Diego Maradona mourns Fidel Castro

Argentinian football legend Diego Maradona, 56, mourns the death of his close friend and father figure Fidel Castro, who died on Friday at the age of 90, remembering he former Cuban leader as a revolutionary who risked his life for his people.

Speaking to DPA at the Arena Zagreb on Saturday, Maradona said;
"The greatest man has died. He was the greatest because he knew everything, he anticipated things and gave the people what the people deserved.
Maradona who has a tattoo of Fidel Castro on his left leg and one of Castro's late comrade-in-arms Ernesto "Che" Guevara on his right arm said;
"I wish the world's politicians would learn five per cent of the words and the legacy Fidel leaves us."
Maradona first met Castro in 1987. At the time, Castro stepped in to help Maradona fight drug addiction.
"I lived in Cuba for four years, and I had a great time. Cuba opened its gates to me when my own country shut them, because many clinics would not take me. Fidel opened the gates of Cuba for me, and thank God I have recovered, I am fine, I get up every morning. The disease is behind me," Maradona said.

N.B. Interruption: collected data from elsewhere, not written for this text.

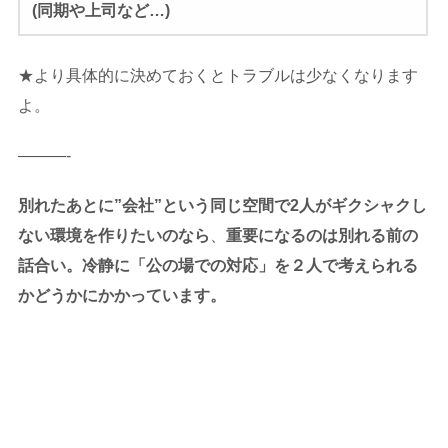
(
同期や上司など…)
★より具体的に決めておくとトラブルは少なくなります
よ。
———-
別れたあとに”会社”という同じ空間で2
人がギクシャクし
ない環境を作りたいのなら
、
重要になるのは別れる前の
話合い。冷静に「公の場での対応」を２人で考えられる
かどうかにかかっています。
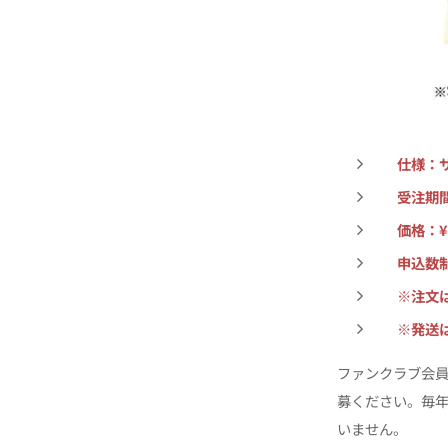
仕様：
受注期間：
価格：¥
申込数
※注文
※発送
ファンクラブ会
募ください。毎
いません。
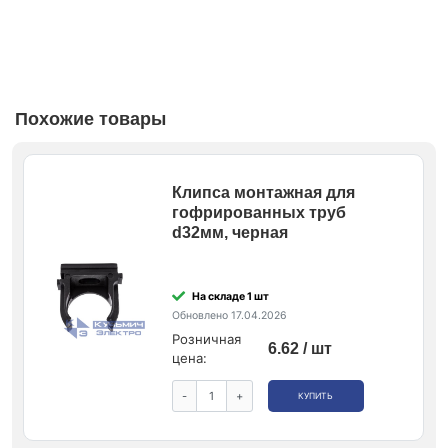
Похожие товары
Клипса монтажная для
гофрированных труб
d32мм, черная
На складе 1 шт
Обновлено 17.04.2026
Розничная
6.62 / шт
цена:
-
+
КУПИТЬ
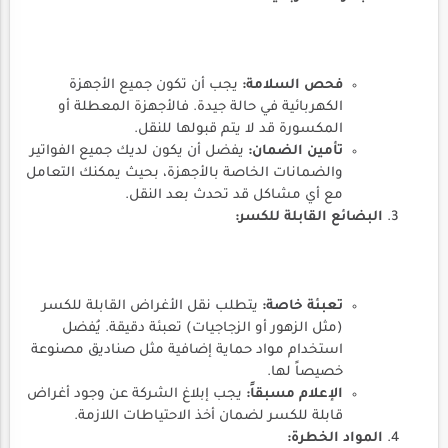
فحص السلامة:
يجب أن تكون جميع الأجهزة
الكهربائية في حالة جيدة. فالأجهزة المعطلة أو
المكسورة قد لا يتم قبولها للنقل.
تأمين الضمان:
يفضل أن يكون لديك جميع الفواتير
والضمانات الخاصة بالأجهزة، بحيث يمكنك التعامل
مع أي مشاكل قد تحدث بعد النقل.
البضائع القابلة للكسر:
تعبئة خاصة:
يتطلب نقل الأغراض القابلة للكسر
(مثل الزهور أو الزجاجيات) تعبئة دقيقة. يُفضل
استخدام مواد حماية إضافية مثل صناديق مصنوعة
خصيصاً لها.
الإعلام مسبقاً:
يجب إبلاغ الشركة عن وجود أغراض
قابلة للكسر لضمان أخذ الاحتياطات اللازمة.
المواد الخطرة:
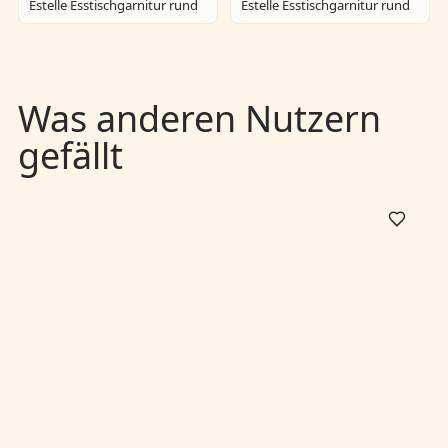
Estelle Esstischgarnitur rund
Estelle Esstischgarnitur rund
Was anderen Nutzern
gefällt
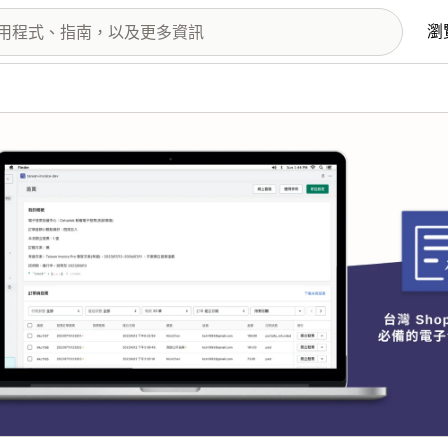
瀏
圖片圖庫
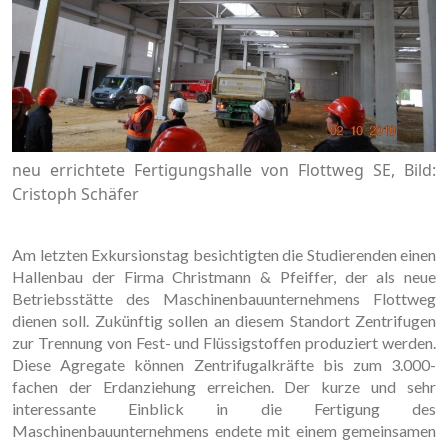
neu errichtete Fertigungshalle von Flottweg SE, Bild:
Cristoph Schäfer
Am letzten Exkursionstag besichtigten die Studierenden einen
Hallenbau der Firma Christmann & Pfeiffer, der als neue
Betriebsstätte des Maschinenbauunternehmens Flottweg
dienen soll. Zukünftig sollen an diesem Standort Zentrifugen
zur Trennung von Fest- und Flüssigstoffen produziert werden.
Diese Agregate können Zentrifugalkräfte bis zum 3.000-
fachen der Erdanziehung erreichen. Der kurze und sehr
interessante Einblick in die Fertigung des
Maschinenbauunternehmens endete mit einem gemeinsamen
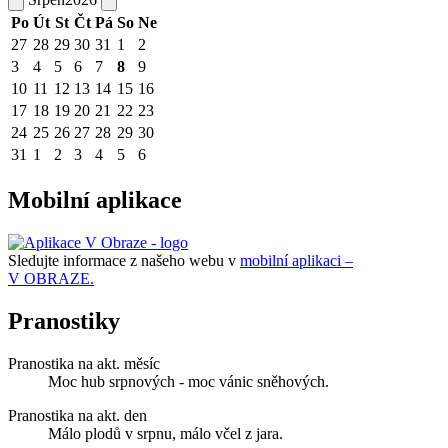
Po
Út
St
Čt
Pá
So
Ne
27
28
29
30
31
1
2
3
4
5
6
7
8
9
10
11
12
13
14
15
16
17
18
19
20
21
22
23
24
25
26
27
28
29
30
31
1
2
3
4
5
6
Mobilní aplikace
Sledujte informace z našeho webu v
mobilní aplikaci –
V OBRAZE.
Pranostiky
Pranostika na akt. měsíc
Moc hub srpnových - moc vánic sněhových.
Pranostika na akt. den
Málo plodů v srpnu, málo včel z jara.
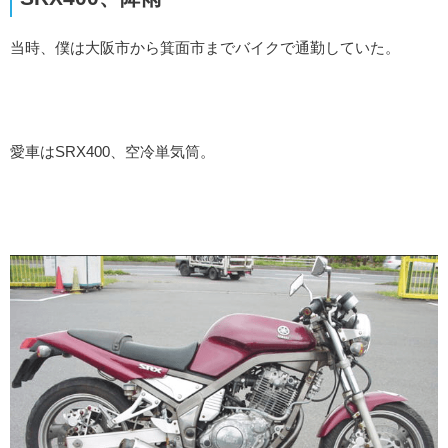
当時、僕は大阪市から箕面市までバイクで通勤していた。
愛車はSRX400、空冷単気筒。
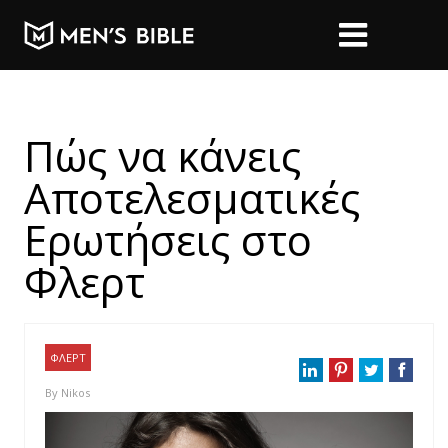
Πώς να κάνεις
Αποτελεσματικές
Ερωτήσεις στο
Φλερτ
ΦΛΕΡΤ
By
Nikos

"In many ways, I need to thank Fidel for talking to me, for explaining to me the bad things drugs did, the bad things I was doing to myself. And I paid great attention to him and I did very well. That is why I will remember him with all the love in the world and with my whole heart," he said.
Maradona also noted that he was "really, really close" to Castro.
"He would call me at 2 in the morning and I'd go out and talk to him and we would talk until 5:30 in the morning, about football, about politics, about foreign policy, about everything, everything. He would go away, sleep three hours and be up and running again. I would then sleep until 4 in the afternoon," Maradona said.
Maradona also said that Castro was a "second father" to him, describing his death as the greatest pain he ever felt after his own father's death in 2015.
"I cried a lot for him, but he used to say that we should not cry when he left us, that we should continue to lead happy lives."
"Even if Argentinian schools do not speak about Che and Fidel, I will tell my grandchildren and my children who they were, what they did and what they gave the people," Maradona said.